(THE DATA Opens)
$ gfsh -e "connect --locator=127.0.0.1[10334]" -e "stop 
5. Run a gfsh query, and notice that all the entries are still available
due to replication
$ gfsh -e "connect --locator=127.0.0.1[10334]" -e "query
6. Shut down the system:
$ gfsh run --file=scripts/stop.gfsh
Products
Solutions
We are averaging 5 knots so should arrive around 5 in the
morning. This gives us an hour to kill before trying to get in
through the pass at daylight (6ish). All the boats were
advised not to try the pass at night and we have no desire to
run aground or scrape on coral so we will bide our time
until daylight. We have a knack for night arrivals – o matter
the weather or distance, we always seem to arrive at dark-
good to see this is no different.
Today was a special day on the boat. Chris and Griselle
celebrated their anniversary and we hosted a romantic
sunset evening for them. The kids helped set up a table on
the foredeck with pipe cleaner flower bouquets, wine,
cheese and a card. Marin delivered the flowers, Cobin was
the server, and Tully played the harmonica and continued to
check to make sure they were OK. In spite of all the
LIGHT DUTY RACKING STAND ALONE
(THE DATA Closes)
(THE DATA Opens)
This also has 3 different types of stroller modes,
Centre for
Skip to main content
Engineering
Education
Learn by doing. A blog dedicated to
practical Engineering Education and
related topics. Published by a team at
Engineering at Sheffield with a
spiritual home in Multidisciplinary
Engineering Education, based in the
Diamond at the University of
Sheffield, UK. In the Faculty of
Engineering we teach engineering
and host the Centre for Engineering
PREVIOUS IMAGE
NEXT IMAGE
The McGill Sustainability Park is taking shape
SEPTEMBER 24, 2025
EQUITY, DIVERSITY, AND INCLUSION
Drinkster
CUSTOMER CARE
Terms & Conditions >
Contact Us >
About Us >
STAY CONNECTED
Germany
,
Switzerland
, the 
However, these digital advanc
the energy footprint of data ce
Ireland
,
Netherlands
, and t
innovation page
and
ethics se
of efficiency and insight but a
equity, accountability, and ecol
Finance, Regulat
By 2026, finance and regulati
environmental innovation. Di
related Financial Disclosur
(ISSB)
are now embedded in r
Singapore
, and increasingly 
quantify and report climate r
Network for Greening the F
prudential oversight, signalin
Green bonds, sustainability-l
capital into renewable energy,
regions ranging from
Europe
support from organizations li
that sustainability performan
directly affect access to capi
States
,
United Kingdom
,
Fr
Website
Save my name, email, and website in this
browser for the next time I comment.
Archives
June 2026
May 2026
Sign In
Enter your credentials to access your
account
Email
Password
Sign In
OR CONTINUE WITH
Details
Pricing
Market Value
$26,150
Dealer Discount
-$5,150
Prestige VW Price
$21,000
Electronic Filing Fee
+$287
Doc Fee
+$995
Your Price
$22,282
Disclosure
(THE DATA Closes)
(THE DATA Opens)
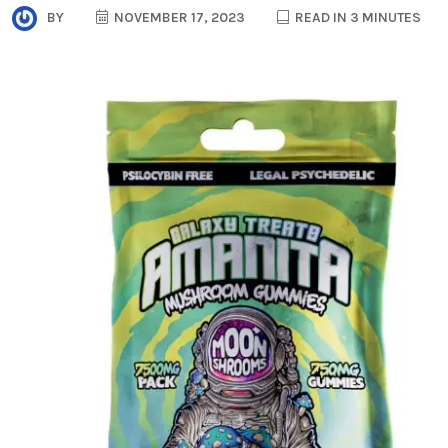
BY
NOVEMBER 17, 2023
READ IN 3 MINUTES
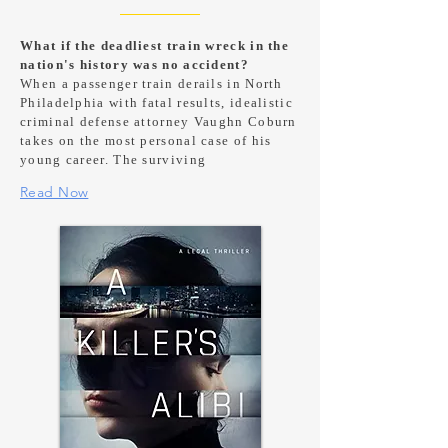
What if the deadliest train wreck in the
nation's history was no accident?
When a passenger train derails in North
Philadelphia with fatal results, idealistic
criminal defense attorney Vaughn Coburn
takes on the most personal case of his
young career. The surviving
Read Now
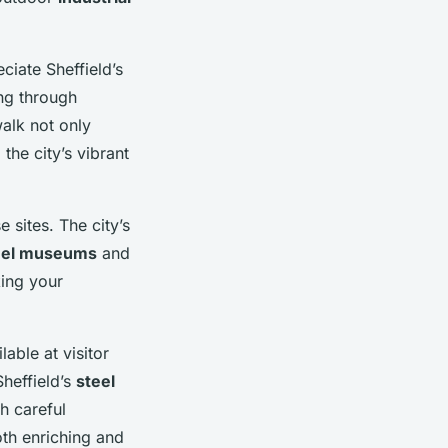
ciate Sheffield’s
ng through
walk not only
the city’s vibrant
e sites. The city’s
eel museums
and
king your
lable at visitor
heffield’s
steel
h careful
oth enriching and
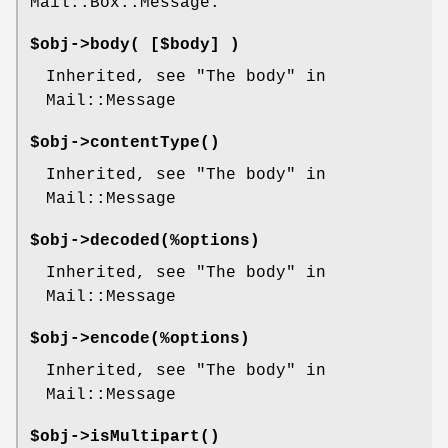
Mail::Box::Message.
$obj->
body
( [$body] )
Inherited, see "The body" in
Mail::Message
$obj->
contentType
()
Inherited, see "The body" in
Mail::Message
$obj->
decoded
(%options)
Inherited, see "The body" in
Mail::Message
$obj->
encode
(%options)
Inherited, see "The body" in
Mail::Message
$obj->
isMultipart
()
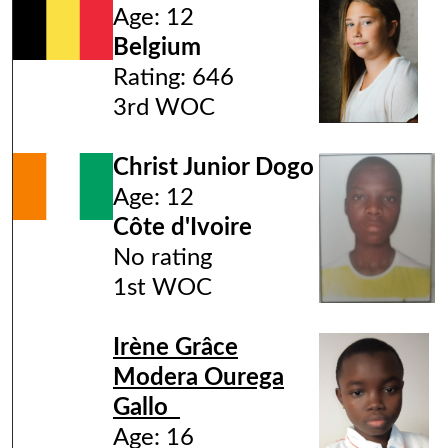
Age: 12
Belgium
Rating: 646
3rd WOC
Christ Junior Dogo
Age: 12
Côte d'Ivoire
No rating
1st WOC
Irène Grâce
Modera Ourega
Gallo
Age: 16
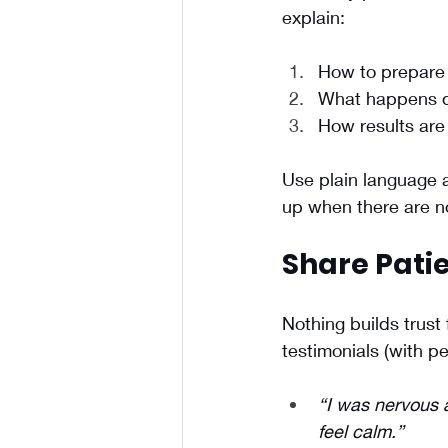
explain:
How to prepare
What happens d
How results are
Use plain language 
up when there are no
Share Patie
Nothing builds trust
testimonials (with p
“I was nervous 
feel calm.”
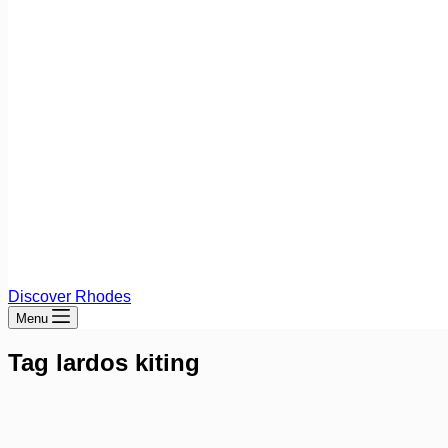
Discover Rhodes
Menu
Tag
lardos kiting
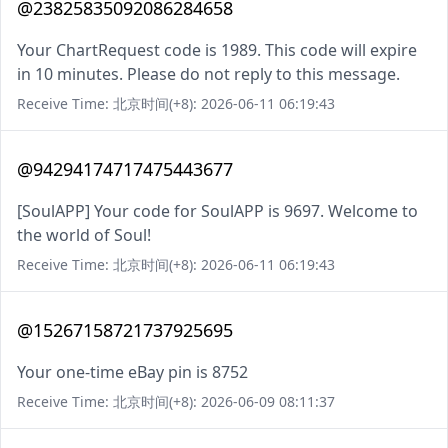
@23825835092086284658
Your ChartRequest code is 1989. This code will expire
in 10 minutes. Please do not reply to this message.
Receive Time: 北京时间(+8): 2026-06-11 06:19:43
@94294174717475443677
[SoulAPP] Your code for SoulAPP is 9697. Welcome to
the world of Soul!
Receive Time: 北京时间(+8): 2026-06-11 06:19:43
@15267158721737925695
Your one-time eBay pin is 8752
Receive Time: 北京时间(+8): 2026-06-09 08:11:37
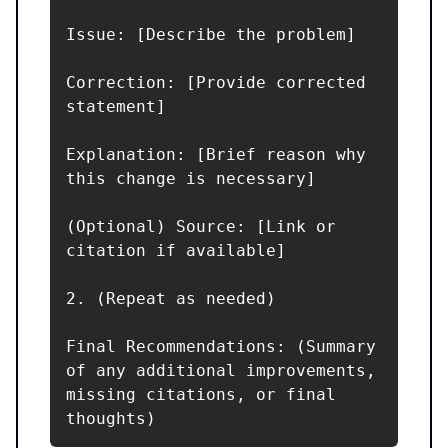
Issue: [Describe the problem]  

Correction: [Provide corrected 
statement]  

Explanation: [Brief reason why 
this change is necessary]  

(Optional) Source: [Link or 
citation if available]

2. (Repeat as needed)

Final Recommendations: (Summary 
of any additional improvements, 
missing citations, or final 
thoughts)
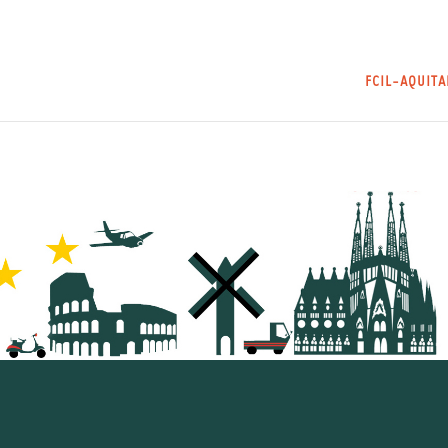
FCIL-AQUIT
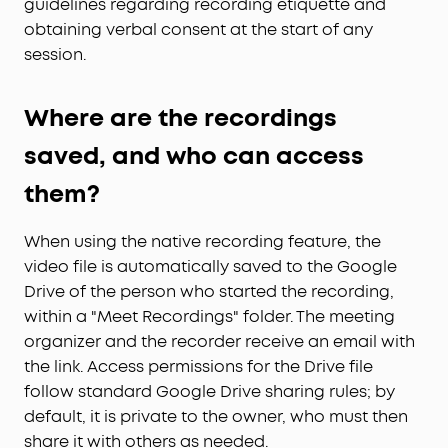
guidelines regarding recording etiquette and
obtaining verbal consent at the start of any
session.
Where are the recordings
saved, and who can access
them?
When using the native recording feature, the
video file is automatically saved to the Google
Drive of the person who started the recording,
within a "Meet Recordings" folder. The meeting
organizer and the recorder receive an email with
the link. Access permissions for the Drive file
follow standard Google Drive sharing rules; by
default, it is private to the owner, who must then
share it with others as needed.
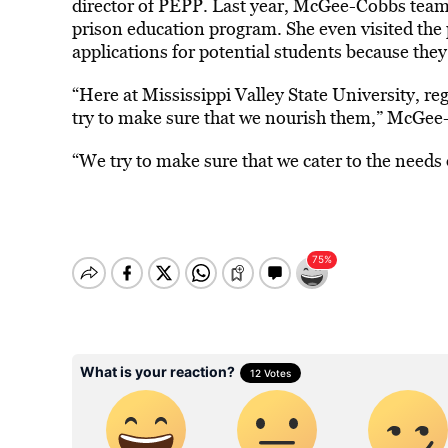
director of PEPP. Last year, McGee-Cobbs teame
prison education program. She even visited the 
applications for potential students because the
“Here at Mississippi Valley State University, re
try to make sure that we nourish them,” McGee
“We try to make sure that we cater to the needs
(THE DATA Closes)
# [EXERCISE DIRECTIONS]
Provide every line from the material that contains the word "McGee".

# [PROBLEM SOLUTION]
director of PEPP. Last year, McGee-Cobbs teame
try to make sure that we nourish them,” McGee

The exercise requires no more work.